On Tuesday, Feb. 26, Dr. Christia Brown visited Slippery Rock University on behalf of the psychology department and other affiliated organizations such as the gender studies department. Brown is a professor of developmental psychology at the University of Kentucky and has been nationally recognized as an expert on children’s awareness of and responses to social stereotypes and discrimination. During her visit, she conducted two discussions, both engaging with the existence of societal generalizations at play and how they affect the world around them and those caught within them.
Brown’s first panel discussed the topic of how gender stereotypes, both positive and negative, affected the growth and performance of children in a learning environment. She began the discussion by outlining the two possibilities surrounding such stereotypes and their role in society. In particular, Brown called attention to the idea that either these stereotypes have some grounding in reality, or there is a much more complicated, interesting answer to be found.
“In psychology, the answer is always the more interesting, complicated one,” Brown stated.

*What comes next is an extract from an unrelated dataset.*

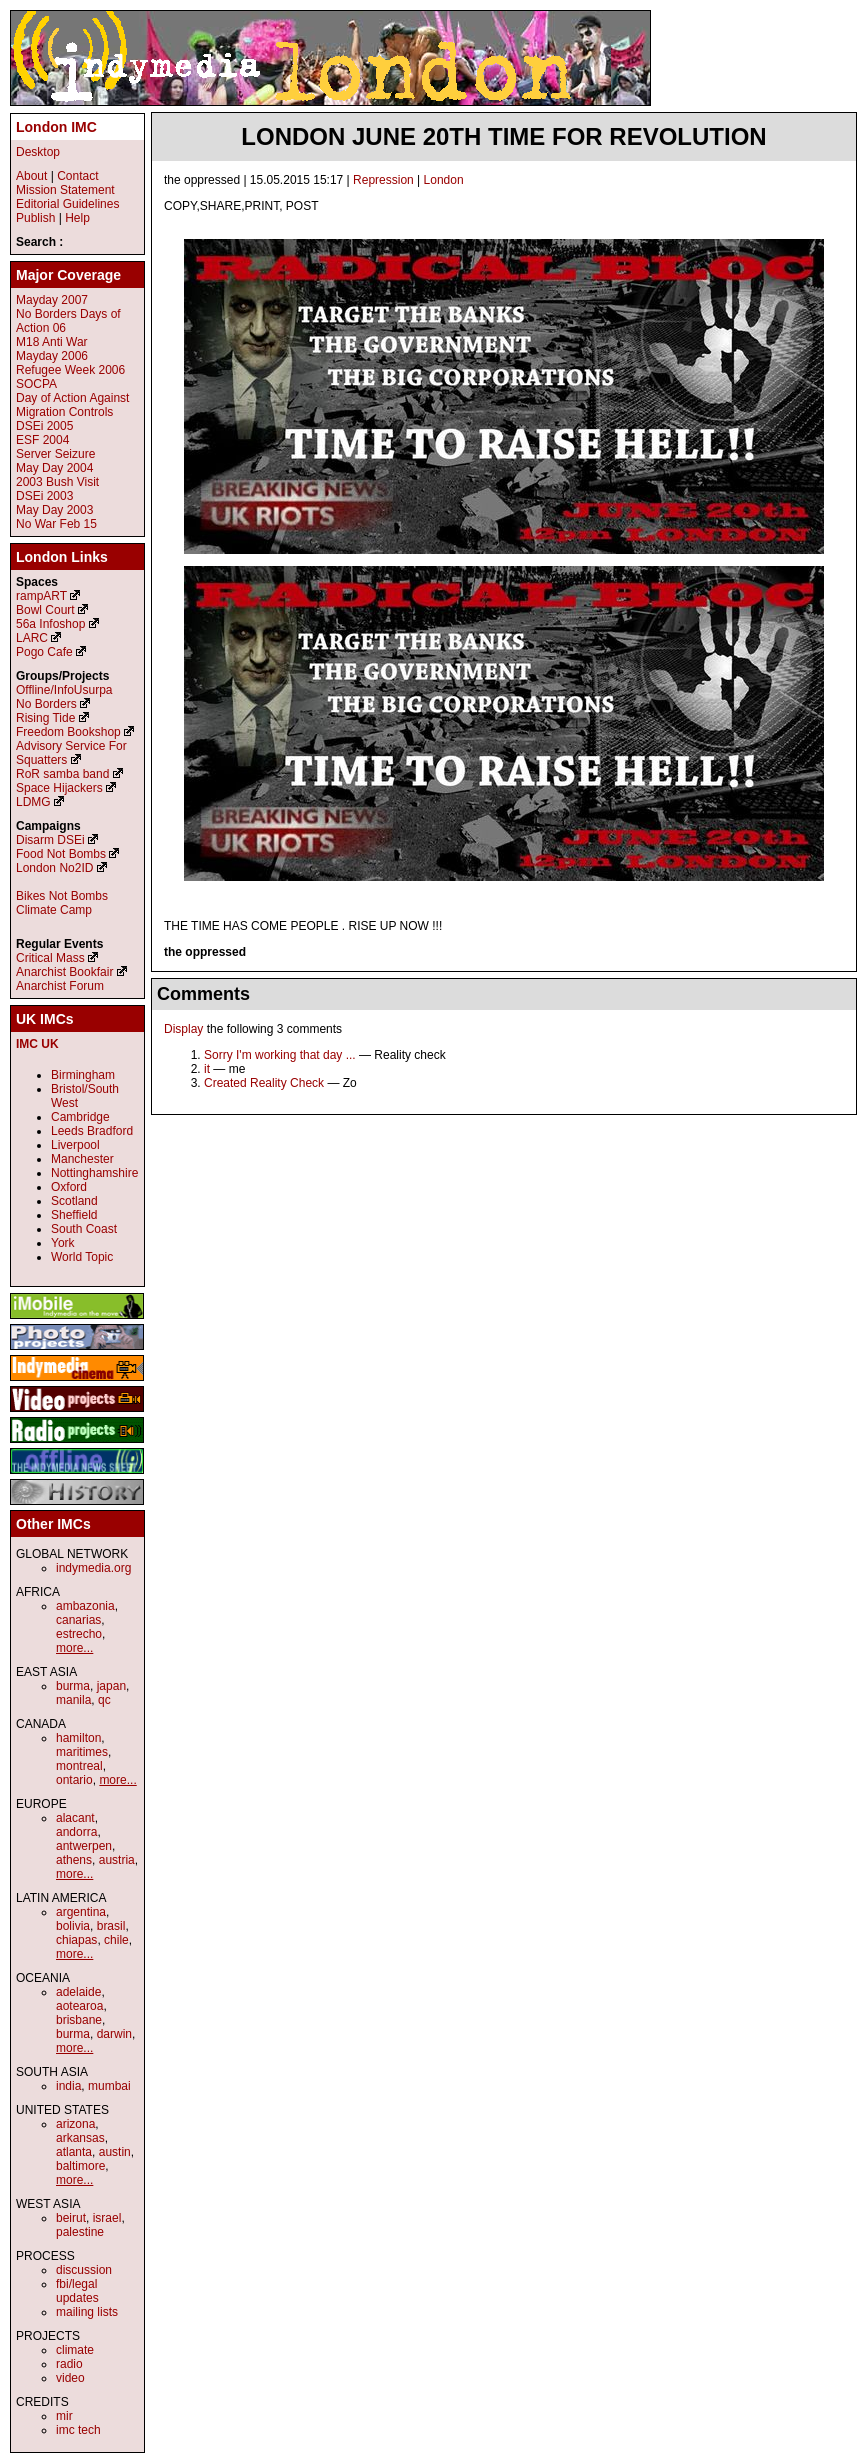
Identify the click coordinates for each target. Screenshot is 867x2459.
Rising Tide (47, 718)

Brown’s lecture hoped to discern three main factors about gender stereotypes: when do we learn them, how do they affect us, and what can we do in response to them? She brought forth the idea that stereotypes are learned and reinforced by and large in a child’s schooling and education. Particular attention was brought to the book Boy & Girls Learn Differently and how, despite its outright biological falsity, the model of teaching that used it was still largely utilized.

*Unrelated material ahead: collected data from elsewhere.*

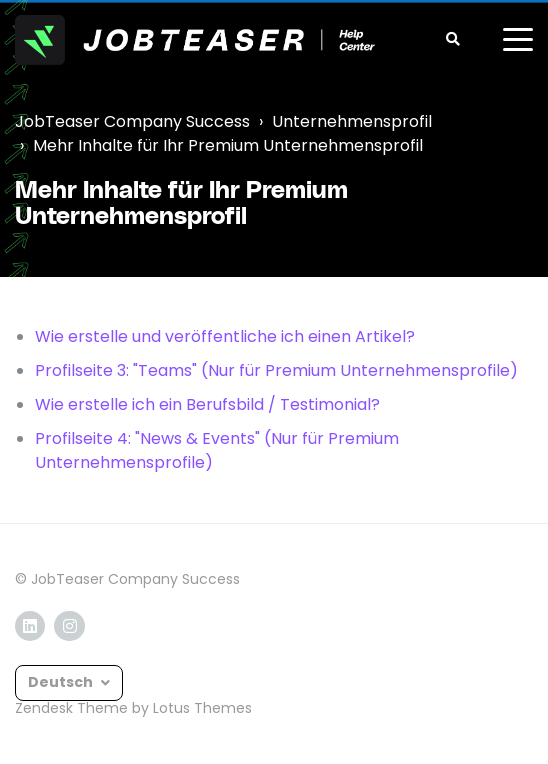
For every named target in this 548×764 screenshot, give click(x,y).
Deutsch (62, 682)
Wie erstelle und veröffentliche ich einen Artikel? (225, 336)
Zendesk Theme (71, 708)
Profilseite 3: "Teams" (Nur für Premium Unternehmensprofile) (276, 370)
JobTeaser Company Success (132, 121)
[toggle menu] (518, 40)
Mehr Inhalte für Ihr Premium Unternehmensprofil (228, 145)
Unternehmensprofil (352, 121)
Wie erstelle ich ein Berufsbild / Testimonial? (207, 404)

Further, the societal ubiquity of the gender binary was discussed; how the ever-present blue vs. pink dichotomy played into it, and how the language used in everyday life often places a great focus on gender in the minds of developing children. Brown stated that children tend to recognize patterns and perceive assumed rules as a result of them, pointing out that a large number of children believe it is illegal for a woman to be president because there has never been one. Thus, if something is often brought attention to and reinforced, children develop rules in their own minds regardless of the relative truth of such ideas. A slide during the presentation read, “If everyone points out the difference between boys, then there must be a real, innate difference.”
In her second discussion, Brown talked at length about how anti-immigrant rhetoric influences immigrants who grow up in the presence of them. The discussion was broken into three parts, focusing on how societal ideas are formed in the first place, how they affect children in learning, and how they affect the parents of those children. Her primary source of information on the topic was a research study she herself had conducted on Latino immigrants in white communities.
“I’m interested in kids’ awareness to these anti-immigrant attitudes,” Brown said. “What I want to know is: do kids think about it, do they learn about it, and do they even recognize if it affects them?”
The reason for such attitudes was broken into two categories: fear of a symbolic threat, such as a change in American culture or the fact that immigrants looked different, or a realistic threat, such as a loss of available jobs and an introduction of crime into the area. By and large, Brown stated that children were more likely to attribute discrimination to symbolic threats if they even recognized it as ethnic discrimination at all.
A strong emphasis was placed on fostering a positive ethnic identity in school, and how doing so can help a child not only feel more confident in themselves socially but also perform better in their studies.
“A strong, positive group identity helps protect against risks.”
In her studies, Brown surveyed the teachers responsible for helping the children develop in a classroom environment and asked them whether they valued diversity in the classroom. The study proved undoubtedly that teachers holding a positive view of diversity themselves manifested directly as a more positive ethnic identity and educational performance for immigrant children. One attendee asked how exactly those teachers’ ideas on diversity manifested, a question to which Brown herself could provide no answer to even after two years of study.
The link between both discussions was one of a positive attitude towards one’s diversity being linked with an overall better state of being. Regardless of the scenario, if children were able to positively self-identify with their group, they found greater success in their studies and developments beyond.
Brown finished her second lecture by calling attention to the politics at play in relation to her studies. She dismissed the importance of them in her field, concluding, “At the heart of it all, there’s a child… and they need to be protected.”